Hadoop Copy Files

(warning) PLEASE NOTE: This documentation applies to an earlier version. For the most recent documentation, visit the Pentaho Enterprise Edition documentation site.

Hadoop Copy Files

This job entry copies files in a Hadoop cluster from one location to another.

General

Option

Definition

Include Subfolders

If selected, all subdirectories within the chosen directory will be copied as well

Destination is a file

Determines whether the destination is a file or a directory

Copy empty folders

If selected, will copy all directories, even if they are empty the Include Subfolders option must be selected for this option to be valid

Create destination folder

If selected, will create the specified destination directory if it does not currently exist

Replace existing files

If selected, duplicate files in the destination directory will be overwritten

Remove source files

If selected, removes the source files after copy (a move procedure)

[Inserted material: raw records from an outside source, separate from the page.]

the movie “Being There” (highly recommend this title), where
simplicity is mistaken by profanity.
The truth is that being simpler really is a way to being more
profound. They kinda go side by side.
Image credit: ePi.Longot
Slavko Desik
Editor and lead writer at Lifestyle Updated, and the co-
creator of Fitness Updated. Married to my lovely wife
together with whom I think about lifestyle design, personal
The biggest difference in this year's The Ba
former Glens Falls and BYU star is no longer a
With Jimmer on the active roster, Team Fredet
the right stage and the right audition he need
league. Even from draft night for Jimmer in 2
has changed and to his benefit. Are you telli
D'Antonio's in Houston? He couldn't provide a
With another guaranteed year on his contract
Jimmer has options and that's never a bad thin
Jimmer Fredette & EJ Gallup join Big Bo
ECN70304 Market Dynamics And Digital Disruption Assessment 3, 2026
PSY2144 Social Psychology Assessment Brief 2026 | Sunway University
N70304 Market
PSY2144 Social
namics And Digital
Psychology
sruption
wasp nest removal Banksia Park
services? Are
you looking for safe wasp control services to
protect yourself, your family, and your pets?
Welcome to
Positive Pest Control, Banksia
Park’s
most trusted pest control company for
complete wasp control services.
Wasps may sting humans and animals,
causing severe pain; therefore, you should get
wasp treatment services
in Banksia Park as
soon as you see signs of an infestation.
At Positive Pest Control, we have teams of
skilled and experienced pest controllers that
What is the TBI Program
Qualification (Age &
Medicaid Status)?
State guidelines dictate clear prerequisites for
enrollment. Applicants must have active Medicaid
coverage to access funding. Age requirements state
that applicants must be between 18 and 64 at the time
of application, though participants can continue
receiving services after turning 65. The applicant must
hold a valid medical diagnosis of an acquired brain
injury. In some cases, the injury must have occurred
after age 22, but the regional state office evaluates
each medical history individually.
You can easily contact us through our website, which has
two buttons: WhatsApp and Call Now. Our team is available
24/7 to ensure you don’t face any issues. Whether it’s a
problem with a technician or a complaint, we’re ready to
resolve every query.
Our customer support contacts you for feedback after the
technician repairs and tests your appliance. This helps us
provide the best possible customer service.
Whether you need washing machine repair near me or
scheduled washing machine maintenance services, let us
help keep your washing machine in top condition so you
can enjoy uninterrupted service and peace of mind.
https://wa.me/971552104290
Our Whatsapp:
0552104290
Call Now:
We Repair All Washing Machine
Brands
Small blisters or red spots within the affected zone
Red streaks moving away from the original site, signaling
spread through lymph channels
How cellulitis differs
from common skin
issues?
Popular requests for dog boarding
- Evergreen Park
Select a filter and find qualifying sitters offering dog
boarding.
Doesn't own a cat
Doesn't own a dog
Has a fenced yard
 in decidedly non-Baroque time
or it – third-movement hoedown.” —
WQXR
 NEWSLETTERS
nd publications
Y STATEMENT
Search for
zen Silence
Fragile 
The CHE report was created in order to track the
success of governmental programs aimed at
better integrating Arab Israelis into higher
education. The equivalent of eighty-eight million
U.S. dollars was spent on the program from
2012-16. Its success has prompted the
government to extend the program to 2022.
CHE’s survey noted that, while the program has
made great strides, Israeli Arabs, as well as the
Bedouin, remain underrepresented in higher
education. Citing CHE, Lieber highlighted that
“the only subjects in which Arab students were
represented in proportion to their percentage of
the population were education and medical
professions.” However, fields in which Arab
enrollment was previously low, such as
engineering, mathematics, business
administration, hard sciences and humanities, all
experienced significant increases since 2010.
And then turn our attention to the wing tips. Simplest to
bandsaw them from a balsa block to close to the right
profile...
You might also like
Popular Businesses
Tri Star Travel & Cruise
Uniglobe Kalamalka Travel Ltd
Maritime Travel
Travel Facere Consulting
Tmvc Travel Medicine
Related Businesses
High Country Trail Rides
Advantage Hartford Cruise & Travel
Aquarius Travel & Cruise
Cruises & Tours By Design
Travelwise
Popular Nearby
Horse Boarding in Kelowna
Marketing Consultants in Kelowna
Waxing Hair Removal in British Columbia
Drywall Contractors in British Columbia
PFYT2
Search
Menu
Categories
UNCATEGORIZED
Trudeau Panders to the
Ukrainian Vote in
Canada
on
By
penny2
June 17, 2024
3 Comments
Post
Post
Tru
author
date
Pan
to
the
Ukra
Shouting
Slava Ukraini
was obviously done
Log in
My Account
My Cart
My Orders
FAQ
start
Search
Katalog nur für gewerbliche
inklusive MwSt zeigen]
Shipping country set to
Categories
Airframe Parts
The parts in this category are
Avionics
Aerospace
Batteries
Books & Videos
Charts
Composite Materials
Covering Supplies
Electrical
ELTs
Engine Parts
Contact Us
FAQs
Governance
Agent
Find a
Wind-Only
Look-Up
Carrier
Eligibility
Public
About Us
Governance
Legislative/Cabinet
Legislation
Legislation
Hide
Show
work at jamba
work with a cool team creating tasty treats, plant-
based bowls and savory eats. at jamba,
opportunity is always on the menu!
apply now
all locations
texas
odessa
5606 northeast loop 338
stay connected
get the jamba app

Copy previous results to args

If selected, will use previous step results as your sources and destinations

File/folder source

The file or directory to copy from; click Browse and select Hadoop to enter your Hadoop cluster connection details

File/folder destination

The file or directory to copy to; click Browse and select Hadoop to enter your Hadoop cluster connection details

Wildcard (RegExp)

Defines the files that are copied in regular expression terms (instead of static file names), for instance: .*\.txt would be any file with a .txt extension

Files/folders

A list of selected sources and destinations

Result files name

Option

Definition

Add files to result files name

Any files that are copied will appear as a result from this step; shows a list of files that were copied in this step

Notes

When not using Kerberos security, the Hadoop API used by this step sends the username of the logged in user when trying to copy the file(s) regardless of what username was used in the connect field. To Change the user you must set the environment variable HADOOP_USER_NAME. You can modify spoon.bat or spoon.sh by changing the OPT variable:

OPT="$OPT .... -DHADOOP_USER_NAME=HadoopNameToSpoof"